### ASSIGNMENT:
Would you copy each line of the data below that has "ФОТОГРАФИИ"?

### Dataset excerpts:
┏━━

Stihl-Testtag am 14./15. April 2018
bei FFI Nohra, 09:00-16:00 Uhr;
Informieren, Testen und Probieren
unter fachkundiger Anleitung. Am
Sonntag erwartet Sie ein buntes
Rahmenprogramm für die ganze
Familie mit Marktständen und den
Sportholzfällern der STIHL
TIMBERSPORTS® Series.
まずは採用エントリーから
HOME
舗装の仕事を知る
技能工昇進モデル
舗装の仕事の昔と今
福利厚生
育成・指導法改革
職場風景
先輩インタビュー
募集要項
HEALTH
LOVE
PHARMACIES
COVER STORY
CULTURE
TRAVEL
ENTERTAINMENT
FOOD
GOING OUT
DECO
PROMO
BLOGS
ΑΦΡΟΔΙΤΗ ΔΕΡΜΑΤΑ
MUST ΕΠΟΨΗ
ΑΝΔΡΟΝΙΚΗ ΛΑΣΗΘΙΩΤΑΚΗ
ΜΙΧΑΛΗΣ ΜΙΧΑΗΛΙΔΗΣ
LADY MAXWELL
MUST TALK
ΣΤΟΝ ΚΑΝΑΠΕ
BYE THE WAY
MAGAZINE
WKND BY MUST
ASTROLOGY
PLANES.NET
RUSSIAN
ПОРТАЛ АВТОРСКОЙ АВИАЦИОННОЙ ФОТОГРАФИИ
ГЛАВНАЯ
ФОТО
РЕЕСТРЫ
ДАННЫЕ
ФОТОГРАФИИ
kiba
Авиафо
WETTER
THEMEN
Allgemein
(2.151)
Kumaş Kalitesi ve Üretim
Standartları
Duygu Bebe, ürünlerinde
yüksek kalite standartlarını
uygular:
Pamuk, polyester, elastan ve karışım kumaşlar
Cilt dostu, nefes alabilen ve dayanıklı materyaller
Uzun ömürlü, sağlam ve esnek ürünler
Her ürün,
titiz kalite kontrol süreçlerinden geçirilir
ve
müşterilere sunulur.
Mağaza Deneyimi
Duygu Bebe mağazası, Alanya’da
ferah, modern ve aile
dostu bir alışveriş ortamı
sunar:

┗━━

### RESPONSE BELOW:
ПОРТАЛ АВТОРСКОЙ АВИАЦИОННОЙ ФОТОГРАФИИ
ФОТОГРАФИИ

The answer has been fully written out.